Julie-Ann drove us through the Mont Blanc tunnel from France and into Italy. On the drive the views were magnificent; Julie-Ann pointed out the impressive North face of Mont Blanc and some famous climbs she had done involving ridges and pillars, overnight bivvies on cliff edges, and so on. This woman had had some climbing CV (not to mention her PhD) – the Alps, Alaska, South America, and some first ascents. She had also been on four 8000m peaks, including the greatest of them all, K2.

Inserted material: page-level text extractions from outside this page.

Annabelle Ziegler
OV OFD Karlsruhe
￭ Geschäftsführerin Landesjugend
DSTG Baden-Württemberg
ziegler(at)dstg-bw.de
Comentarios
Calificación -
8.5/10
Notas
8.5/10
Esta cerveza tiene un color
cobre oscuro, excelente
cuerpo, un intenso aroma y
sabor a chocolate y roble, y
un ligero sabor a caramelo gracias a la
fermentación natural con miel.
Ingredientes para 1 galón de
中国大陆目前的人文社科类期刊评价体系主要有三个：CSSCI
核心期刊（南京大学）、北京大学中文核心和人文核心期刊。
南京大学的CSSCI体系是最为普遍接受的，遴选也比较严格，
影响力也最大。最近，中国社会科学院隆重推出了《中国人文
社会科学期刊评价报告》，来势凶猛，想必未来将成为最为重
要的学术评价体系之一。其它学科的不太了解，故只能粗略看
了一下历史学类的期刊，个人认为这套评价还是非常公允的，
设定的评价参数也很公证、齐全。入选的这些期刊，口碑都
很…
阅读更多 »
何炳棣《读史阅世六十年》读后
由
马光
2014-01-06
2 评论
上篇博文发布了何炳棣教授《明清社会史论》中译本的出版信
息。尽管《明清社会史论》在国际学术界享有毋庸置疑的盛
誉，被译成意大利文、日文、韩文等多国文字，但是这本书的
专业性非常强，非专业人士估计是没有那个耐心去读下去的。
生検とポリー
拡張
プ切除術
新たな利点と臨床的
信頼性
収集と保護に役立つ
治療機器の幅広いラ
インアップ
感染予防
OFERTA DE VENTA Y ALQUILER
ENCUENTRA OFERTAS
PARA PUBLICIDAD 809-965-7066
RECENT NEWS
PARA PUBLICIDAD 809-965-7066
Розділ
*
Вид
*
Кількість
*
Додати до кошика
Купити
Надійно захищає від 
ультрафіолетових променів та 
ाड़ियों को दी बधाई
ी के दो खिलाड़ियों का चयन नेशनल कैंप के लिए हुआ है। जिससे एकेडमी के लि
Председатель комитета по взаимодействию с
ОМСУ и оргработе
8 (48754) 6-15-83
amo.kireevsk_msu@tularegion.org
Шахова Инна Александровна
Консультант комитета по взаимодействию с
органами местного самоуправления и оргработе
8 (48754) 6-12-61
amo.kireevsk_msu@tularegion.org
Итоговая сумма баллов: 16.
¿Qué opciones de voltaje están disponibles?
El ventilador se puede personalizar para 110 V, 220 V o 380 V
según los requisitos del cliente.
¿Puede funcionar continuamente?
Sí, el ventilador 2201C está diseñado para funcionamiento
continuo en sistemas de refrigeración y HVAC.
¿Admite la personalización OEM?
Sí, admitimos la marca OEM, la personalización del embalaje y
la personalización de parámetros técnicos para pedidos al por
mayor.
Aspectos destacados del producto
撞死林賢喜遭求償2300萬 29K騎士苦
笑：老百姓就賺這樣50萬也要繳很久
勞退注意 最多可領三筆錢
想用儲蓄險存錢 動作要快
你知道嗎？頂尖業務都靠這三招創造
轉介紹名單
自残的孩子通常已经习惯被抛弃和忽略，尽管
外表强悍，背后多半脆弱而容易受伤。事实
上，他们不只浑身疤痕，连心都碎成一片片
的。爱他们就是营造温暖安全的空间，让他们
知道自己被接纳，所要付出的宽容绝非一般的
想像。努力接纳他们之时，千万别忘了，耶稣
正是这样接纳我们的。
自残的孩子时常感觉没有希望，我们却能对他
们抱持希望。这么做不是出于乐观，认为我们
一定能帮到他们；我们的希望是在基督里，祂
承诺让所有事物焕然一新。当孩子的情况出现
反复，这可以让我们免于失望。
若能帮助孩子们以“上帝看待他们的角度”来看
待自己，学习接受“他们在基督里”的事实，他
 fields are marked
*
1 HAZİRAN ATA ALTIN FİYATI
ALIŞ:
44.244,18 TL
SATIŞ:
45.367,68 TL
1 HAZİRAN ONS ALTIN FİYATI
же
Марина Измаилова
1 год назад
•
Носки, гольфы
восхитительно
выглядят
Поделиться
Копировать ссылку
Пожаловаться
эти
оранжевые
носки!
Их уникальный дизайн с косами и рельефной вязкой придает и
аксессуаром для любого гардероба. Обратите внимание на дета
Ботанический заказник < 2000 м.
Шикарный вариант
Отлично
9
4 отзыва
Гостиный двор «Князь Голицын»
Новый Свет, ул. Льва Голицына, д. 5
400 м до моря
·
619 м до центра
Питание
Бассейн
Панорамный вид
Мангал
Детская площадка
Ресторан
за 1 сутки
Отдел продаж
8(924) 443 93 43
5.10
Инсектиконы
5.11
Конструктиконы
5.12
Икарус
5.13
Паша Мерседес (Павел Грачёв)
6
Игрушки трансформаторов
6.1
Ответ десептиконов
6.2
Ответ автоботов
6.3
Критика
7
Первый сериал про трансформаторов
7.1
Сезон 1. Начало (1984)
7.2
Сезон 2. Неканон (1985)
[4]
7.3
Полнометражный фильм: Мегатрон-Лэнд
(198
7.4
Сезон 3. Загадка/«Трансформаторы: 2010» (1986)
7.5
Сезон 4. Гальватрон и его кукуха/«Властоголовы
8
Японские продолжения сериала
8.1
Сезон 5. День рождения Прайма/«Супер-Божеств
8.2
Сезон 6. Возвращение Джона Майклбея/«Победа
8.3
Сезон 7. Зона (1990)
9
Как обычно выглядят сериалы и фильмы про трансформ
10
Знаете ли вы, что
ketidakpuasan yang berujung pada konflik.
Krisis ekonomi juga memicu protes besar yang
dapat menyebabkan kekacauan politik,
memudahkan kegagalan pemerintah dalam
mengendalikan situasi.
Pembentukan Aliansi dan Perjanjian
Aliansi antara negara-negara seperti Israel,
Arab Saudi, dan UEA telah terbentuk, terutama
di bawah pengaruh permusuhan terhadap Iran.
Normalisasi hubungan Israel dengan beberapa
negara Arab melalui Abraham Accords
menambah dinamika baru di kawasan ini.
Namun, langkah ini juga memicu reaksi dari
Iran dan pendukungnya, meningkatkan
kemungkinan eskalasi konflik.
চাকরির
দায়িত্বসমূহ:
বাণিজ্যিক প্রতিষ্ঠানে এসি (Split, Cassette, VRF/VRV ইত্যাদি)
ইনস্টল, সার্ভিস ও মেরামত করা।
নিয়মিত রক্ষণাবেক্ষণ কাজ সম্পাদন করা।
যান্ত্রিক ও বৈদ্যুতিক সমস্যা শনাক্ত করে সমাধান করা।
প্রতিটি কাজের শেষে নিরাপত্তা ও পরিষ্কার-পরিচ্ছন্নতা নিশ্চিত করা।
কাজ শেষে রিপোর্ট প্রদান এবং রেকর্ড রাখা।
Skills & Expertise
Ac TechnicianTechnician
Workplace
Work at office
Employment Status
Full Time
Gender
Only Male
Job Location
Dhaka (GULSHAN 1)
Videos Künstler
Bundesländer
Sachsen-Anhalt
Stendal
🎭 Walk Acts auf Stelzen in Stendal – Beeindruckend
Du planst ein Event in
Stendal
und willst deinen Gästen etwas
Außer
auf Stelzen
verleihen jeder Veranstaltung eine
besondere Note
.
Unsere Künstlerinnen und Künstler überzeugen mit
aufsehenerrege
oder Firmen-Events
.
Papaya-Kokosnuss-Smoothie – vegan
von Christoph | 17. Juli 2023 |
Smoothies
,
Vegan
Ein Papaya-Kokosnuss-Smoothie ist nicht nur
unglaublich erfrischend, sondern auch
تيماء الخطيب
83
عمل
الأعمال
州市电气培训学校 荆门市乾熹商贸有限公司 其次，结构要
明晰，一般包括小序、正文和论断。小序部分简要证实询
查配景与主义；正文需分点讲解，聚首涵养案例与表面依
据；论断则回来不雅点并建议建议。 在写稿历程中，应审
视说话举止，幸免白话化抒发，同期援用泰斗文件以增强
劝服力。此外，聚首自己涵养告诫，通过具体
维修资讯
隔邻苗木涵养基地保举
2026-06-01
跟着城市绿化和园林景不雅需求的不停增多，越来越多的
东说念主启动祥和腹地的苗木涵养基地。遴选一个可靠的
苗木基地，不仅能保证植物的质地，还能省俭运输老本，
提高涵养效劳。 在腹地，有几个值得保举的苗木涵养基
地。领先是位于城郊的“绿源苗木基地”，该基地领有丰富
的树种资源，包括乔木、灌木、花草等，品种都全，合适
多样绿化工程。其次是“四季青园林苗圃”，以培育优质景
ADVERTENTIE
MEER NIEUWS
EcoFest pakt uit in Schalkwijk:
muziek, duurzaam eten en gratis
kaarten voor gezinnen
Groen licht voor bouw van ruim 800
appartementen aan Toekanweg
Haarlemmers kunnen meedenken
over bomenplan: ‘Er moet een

A few hours later we began our trek up to the Vittorio Emanuele II hut (2735m), the refuge at Gran Paradiso national park. On the walk up we enjoyed tremendous views of glaciated rivers and falls thundering down the mountains, winding zig-zag paths, wild animals and good weather. After dinner at the hut we practiced our ropework for the climb the next day – our first climb of the trip, an attempt on Mt. Ciaforon, as an acclimatisation climb for later climbs planned on the trip. We headed to bed at 9pm, drifting off about 11pm, then being woke up at 4.45am the next morning. What am I doing here I thought, it’s my holidays, getting up at this hour, why didn’t I just go to a beach in Spain, rather than stepping out into the freezing morning. Julie-Ann reminded us that we were here out of choice; I could hear Shay O’Hanlon in my head, you do it because it’s hard, because you enjoy the challenge, because going to a beach is boring, hmmm. OK, I do like the mountains, time to get up, besides the challenge ahead had looked exciting. Out the door we trod at 6am, the sun just rising, we crossed over some rocks, boulders, glaciated streams to the edge of the glacier. We roped up together and moving together gradually made our way up the huge gently-sloped glacier, with La Tresenta (3609m) on our left, up the west side of Ciaforon.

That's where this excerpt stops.